Student research grants
Portland-area students have received Grants-in-Aid of Research (GIAR) through Sigma Xi’s national competitions. The GIAR competitions are held twice a year, with deadlines of March 1 and October 1 for research proposals. The Chapter encourages students to apply. The Chapter also provides a modest supplemental grant to local students whose proposals have earned a GIAR. For general information on the awards and requirements, visit Sigma Xi’s national website. Here is an example of a successful proposal, by Sarah Bortvedt. Recent local winners of these grants are featured below, and earlier winners in the archive.
Madeline Lewis, Cell biology / biochemistry: Uncovering small RNAs in Streptococcus mutans, an agent of dental caries. Advisor: Rahul Raghavan, Portland State University.

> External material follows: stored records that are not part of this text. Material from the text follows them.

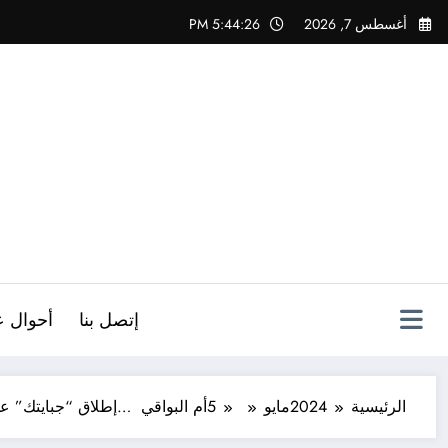
لتجاوز
أغسطس 7, 2026
5:44:27 PM
لى
لمحتوى
ص
إتصل بنا
أحوال ع
الرئيسية
2024
مايو
5
أم البواقي …إطلاق “جبايتك” ع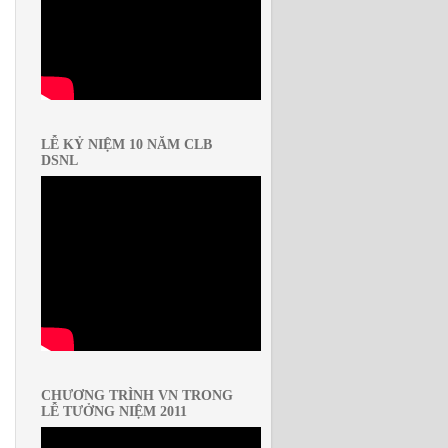
LỄ KỶ NIỆM 10 NĂM CLB
DSNL
CHƯƠNG TRÌNH VN TRONG
LỄ TƯỞNG NIỆM 2011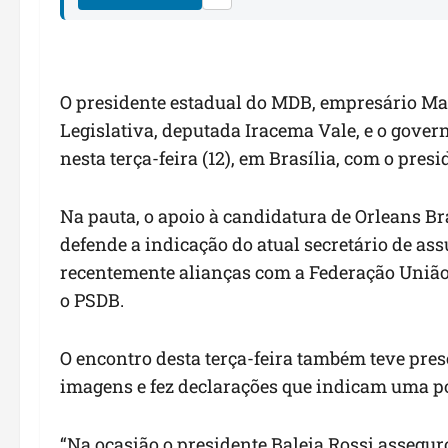
O presidente estadual do MDB, empresário Ma
Legislativa, deputada Iracema Vale, e o gove
nesta terça-feira (12), em Brasília, com o pres
Na pauta, o apoio à candidatura de Orleans B
defende a indicação do atual secretário de as
recentemente alianças com a Federação União P
o PSDB.
O encontro desta terça-feira também teve pre
imagens e fez declarações que indicam uma p
“Na ocasião o presidente Baleia Rossi assegu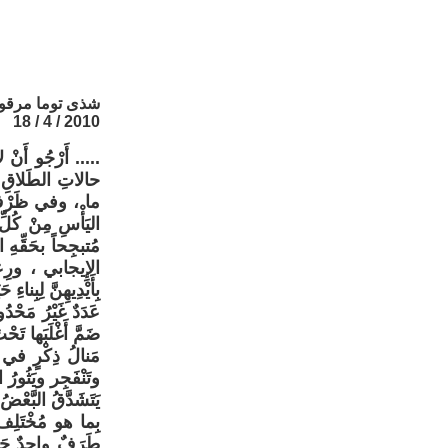
شذى توما مرق
2010 / 4 / 18
..... أَرْجُو أَنْ
حالاتِ الطَلاقِ ، فَ
ما ، وفي ظَرْفٍ م
اليَأْسِ مِنْ كُلِّ
مُتبجِحاً بحَقِّهِ ا
الإِيجابي ، ورِعايَ
بِأَيْدِيهِنَّ لِبِناء
عَدَدٌ غَيْرُ مَحْ
ضَمَّ أَغْلَبَها ت
مَنالُ ذِكْرٍ في هذ
وتَنْفَجِر ويَثُورُ 
يَتَشَدَّقُ البَّعْضُ
بِما هو مُخْتَلِف 
طَرَفٌ واحِدٌ جَانِ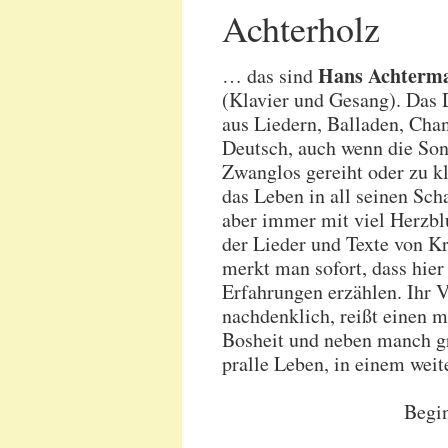
Achterholz
Hans Achterm
… das sind
(Klavier und Gesang). Das
aus Liedern, Balladen, Chan
Deutsch, auch wenn die So
Zwanglos gereiht oder zu k
das Leben in all seinen Sch
aber immer mit viel Herzbl
der Lieder und Texte von Kr
merkt man sofort, dass hie
Erfahrungen erzählen. Ihr V
nachdenklich, reißt einen m
Bosheit und neben manch g
pralle Leben, in einem weit
Begin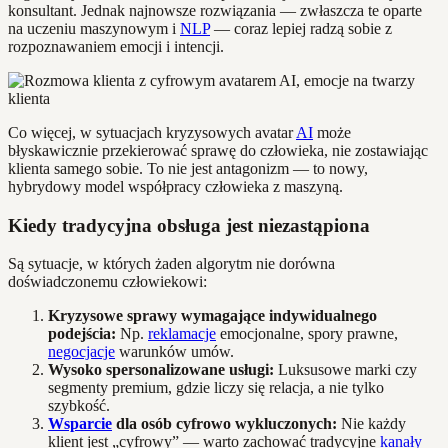
konsultant. Jednak najnowsze rozwiązania — zwłaszcza te oparte
na uczeniu maszynowym i
NLP
— coraz lepiej radzą sobie z
rozpoznawaniem emocji i intencji.
Co więcej, w sytuacjach kryzysowych avatar
AI
może
błyskawicznie przekierować sprawę do człowieka, nie zostawiając
klienta samego sobie. To nie jest antagonizm — to nowy,
hybrydowy model współpracy człowieka z maszyną.
Kiedy tradycyjna obsługa jest niezastąpiona
Są sytuacje, w których żaden algorytm nie dorówna
doświadczonemu człowiekowi:
Kryzysowe sprawy wymagające indywidualnego
podejścia:
Np.
reklamacje
emocjonalne, spory prawne,
negocjacje
warunków umów.
Wysoko spersonalizowane usługi:
Luksusowe marki czy
segmenty premium, gdzie liczy się relacja, a nie tylko
szybkość.
Wsparcie
dla osób cyfrowo wykluczonych:
Nie każdy
klient jest „cyfrowy” — warto zachować tradycyjne
kanały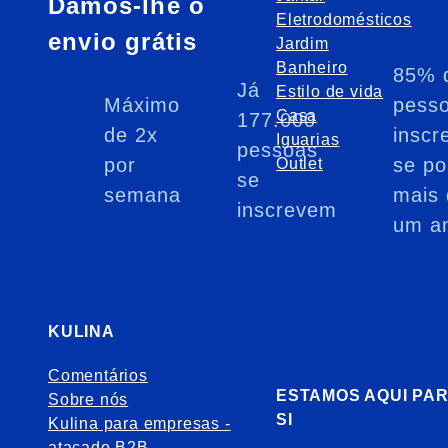
Damos-lhe o
Eletrodomésticos
envio grátis
Jardim
Banheiro
85% 
Já
Estilo de vida
Máximo
pess
Casa
177.000
de 2x
inscr
Iguarias
pessoas
por
se po
Outlet
se
semana
mais 
inscrevem
um a
KULINA
Comentários
ESTAMOS AQUI PA
Sobre nós
SI
Kulina para empresas -
atacado B2B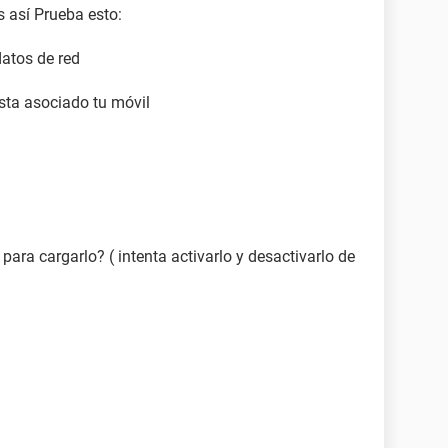
es así Prueba esto:
datos de red
 esta asociado tu móvil
para cargarlo? ( intenta activarlo y desactivarlo de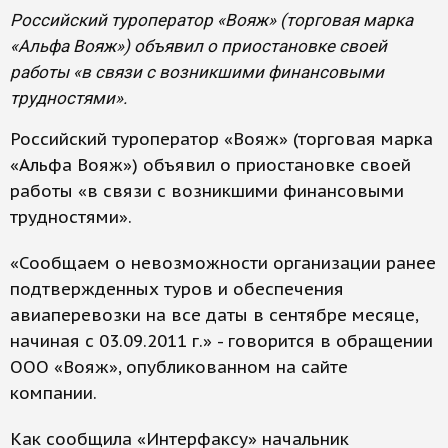
Российский туроператор «Вояж» (торговая марка
«Альфа Вояж») объявил о приостановке своей
работы «в связи с возникшими финансовыми
трудностями».
Российский туроператор «Вояж» (торговая марка
«Альфа Вояж») объявил о приостановке своей
работы «в связи с возникшими финансовыми
трудностями».
«Сообщаем о невозможности организации ранее
подтвержденных туров и обеспечения
авиаперевозки на все даты в сентябре месяце,
начиная с 03.09.2011 г.» - говорится в обращении
ООО «Вояж», опубликованном на сайте
компании.
Как сообщила «Интерфаксу» начальник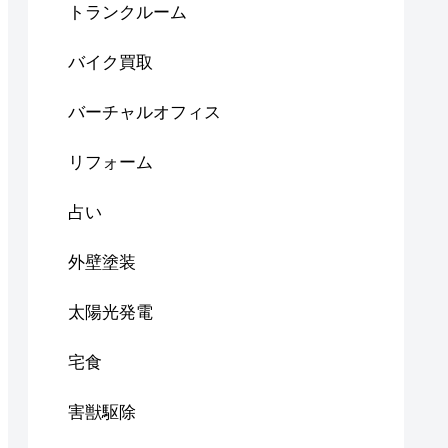
トランクルーム
バイク買取
バーチャルオフィス
リフォーム
占い
外壁塗装
太陽光発電
宅食
害獣駆除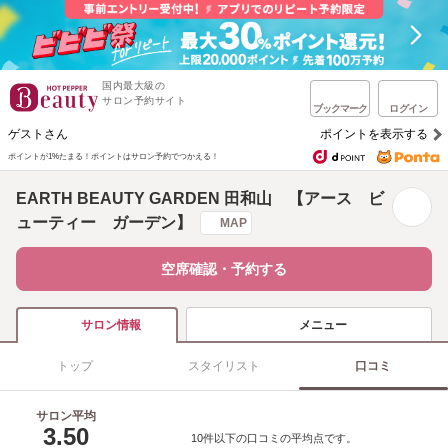
国内最大級の
サロン予約サイト
ブックマーク
ログイン
ゲストさん
ポイントを表示する
ポイントが1%たまる！
ポイントはサロン予約でつかえる！
EARTH BEAUTY GARDEN 田和山 【アース ビ
ューティー ガーデン】
MAP
空席確認・予約する
メニュー
サロン情報
トップ
スタイリスト
口コミ
サロン平均
3.50
10件以下の口コミの平均点です。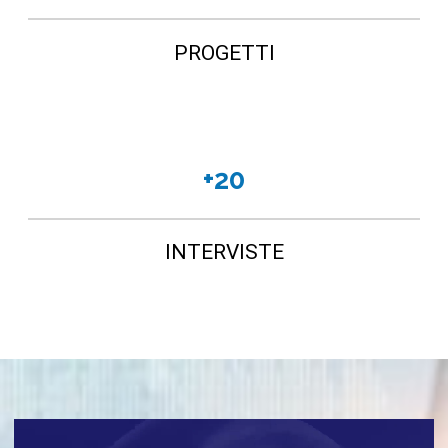
PROGETTI
+20
INTERVISTE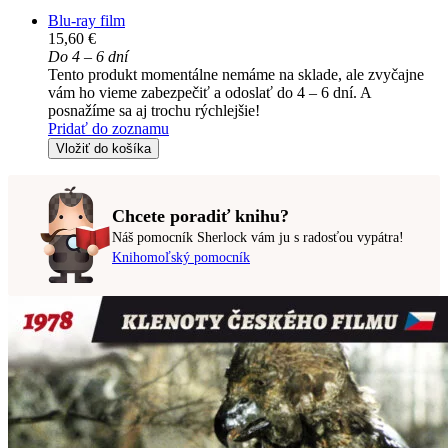
Blu-ray film
15,60 €
Do 4 – 6 dní
Tento produkt momentálne nemáme na sklade, ale zvyčajne
vám ho vieme zabezpečiť a odoslať do 4 – 6 dní. A
posnažíme sa aj trochu rýchlejšie!
Pridať do zoznamu
Vložiť do košíka
Chcete poradiť knihu?
Náš pomocník Sherlock vám ju s radosťou vypátra!
Knihomoľský pomocník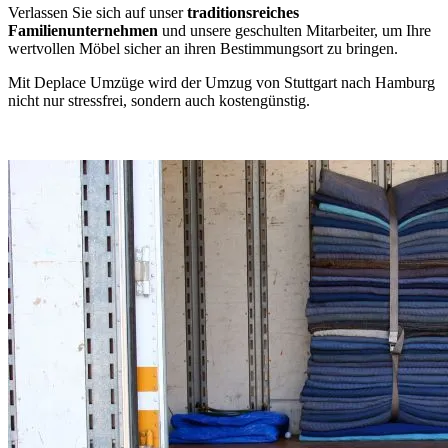
Verlassen Sie sich auf unser
traditionsreiches
Familienunternehmen
und unsere geschulten Mitarbeiter, um Ihre
wertvollen Möbel sicher an ihren Bestimmungsort zu bringen.
Mit Deplace Umzüge wird der Umzug von Stuttgart nach Hamburg
nicht nur stressfrei, sondern auch kostengünstig.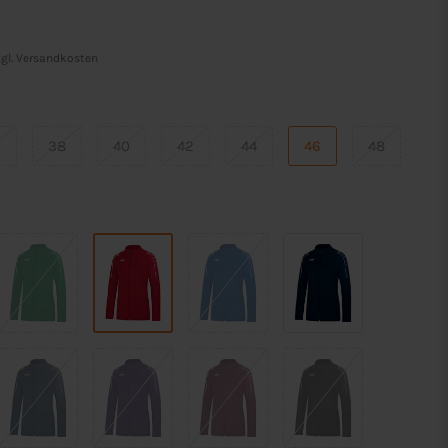
gl.
Versandkosten
6
38
40
42
44
46
48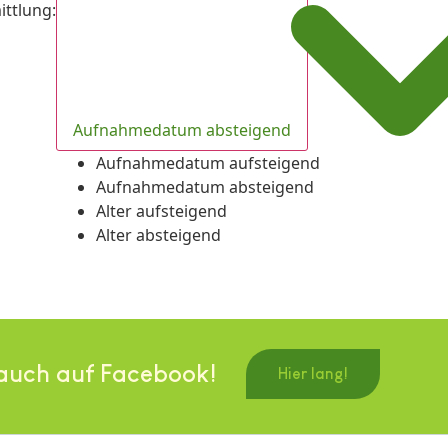
ittlung
:
Aufnahmedatum absteigend
Aufnahmedatum aufsteigend
Aufnahmedatum absteigend
Alter aufsteigend
Alter absteigend
auch auf Facebook!
Hier lang!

Tooth decay (dental caries) is a common childhood disease and affects over 90% of the U.S population. Streptococcus mutans is one of the primary contributors to caries formation. The pathogen’s cariogenicity is due, in part, to its ability to rapidly adapt to environmental stress within the oral cavity. Previous studies have investigated the roles of proteins in S. mutans’s stress response; however, the potential roles of small RNAs (sRNAs) have remained mostly unexplored. sRNAs regulate gene expression by binding to and blocking the translation of mRNAs. Because they are less costly to produce than proteins and can act downstream of previous genetic responses, sRNAs represent an efficient means of rapid stress response for oral bacteria. As a first step in understanding the function of sRNAs in stress tolerance, we conducted preliminary analyses of S. mutans growing in the presence of xylitol, a common component of dental care products that causes sugar-phosphate stress. We discovered 15 novel sRNAs (named SmsR1 to SmsR15) that were expressed under xylitol; of these, SmsR4 displayed the greatest level of upregulation. In silico prediction of sRNA-mRNA interactions suggests that SmsR4 regulates the gene SMU_115, a likely component of the xylitol transport system. However, the function of SmR4 in stress pathways remains unknown. We hypothesize that SmsR4 is important for adaptation to sugar-phosphate stress in S. mutans. The role of SmsR4 will be determined through functional analysis of the effects of SmsR4 gene deletion, as well as the identification of the mRNA binding targets of SmsR4. This work will provide a fundamental contribution to knowledge of sRNA utility in stress response within oral microflora. (2018 October)
Scott Kiel, Climate Science: Moss as a Human Health Biomonitor: a calibration study linking moss heavy metal accumulation and human exposure. Advisor: Todd Rosenstiel, Portland State University.
High-resolution air quality data are critical for assessing fine-scale pollution events and associated human health risks, especially in urban areas. However, deploying the necessary number of air quality sensors to effectively capture the heterogeneity of urban environments is both expensive and labor intensive. In natural systems, mosses and lichens are often used as a biomonitors for air quality as they readily accumulate pollutants over time, are inexpensive to collect and analyze, and are usually well dispersed across an ecosystem. To increase the quality of data collected using biomonitors, a long-term, high-frequency calibration study linking bioaccumulation measures to traditional measures of human exposure has been established in partnership with the US Forest Service. Sampling with a mix of tradition air quality instruments along with co-located moss treatments, this research will produce a fine-tuned air quality dataset that will inform the calibration of heavy metal accumulation in moss tissue, and allow a better understanding of how a moss biomonitor may be used to determine human exposure of heavy metals in an urban landscape. (2018 October)
Kelsi Ramos, Chemistry: Characterization of Pre-Transition Droplets in Liquid-Liquid Systems with Magnetic-Susceptibility-Matched NMR Tubes. Advisor: J. Charles Williamson, Willamette University.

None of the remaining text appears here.